00:29:27 - Anthony Campolo
You had put out this Blitz job board. This is something that I haven't really seen a lot of other meta frameworks of this size really pushing for, getting out and getting jobs in this type of stuff. So I think this is really great, and I'm kind of curious how you're thinking about this.
00:29:43 - Brandon Bayer
Sure. It was a few months ago now. I found a couple Blitz job postings in the wild on Upwork or something, and my mind was blown. I was like, what? There's already people hiring Blitz developers. That's a signal that we've made some level of success.
Then someone in the community was like, hey, I'll build a job board. So they built a job board, and there we go. We also have a jobs channel in Slack. Every so often we have a new Blitz job come up. It's pretty cool.
00:30:11 - Anthony Campolo
And so what are the jobs for? Like what types of projects, what types of companies?
00:30:16 - Brandon Bayer
Well, they're mostly building brand-new apps from scratch using Blitz.

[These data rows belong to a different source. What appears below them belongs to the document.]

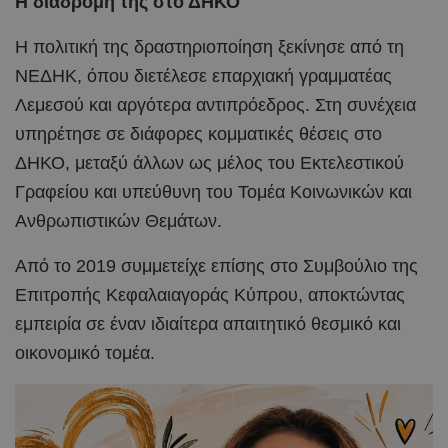
Η διαδρομή της στο ΔΗΚΟ
Η πολιτική της δραστηριοποίηση ξεκίνησε από τη
ΝΕΔΗΚ, όπου διετέλεσε επαρχιακή γραμματέας
Λεμεσού και αργότερα αντιπρόεδρος. Στη συνέχεια
υπηρέτησε σε διάφορες κομματικές θέσεις στο
ΔΗΚΟ, μεταξύ άλλων ως μέλος του Εκτελεστικού
Γραφείου και υπεύθυνη του Τομέα Κοινωνικών και
Ανθρωπιστικών Θεμάτων.
Από το 2019 συμμετείχε επίσης στο Συμβούλιο της
Επιτροπής Κεφαλαιαγοράς Κύπρου, αποκτώντας
εμπειρία σε έναν ιδιαίτερα απαιτητικό θεσμικό και
οικονομικό τομέα.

00:30:20 - Anthony Campolo
So dashboard stuff?
00:30:22 - Brandon Bayer
Yeah, I think so.
00:30:23 - Christopher Burns
You're talking about jobs, and when someone comes to Blitz, do you think they tend to be beginners in React and these kinds of things, or more intermediate or more advanced? And what kind of jobs are looking for which range of developers as well?
00:30:37 - Brandon Bayer
I think it's a pretty wide mix of people who come to Blitz. There are definitely people whose first time using React is with Blitz, which is cool. And then there are also people that are very experienced. There's people coming from Ruby on Rails, people coming from Laravel. So it's a pretty wide mix.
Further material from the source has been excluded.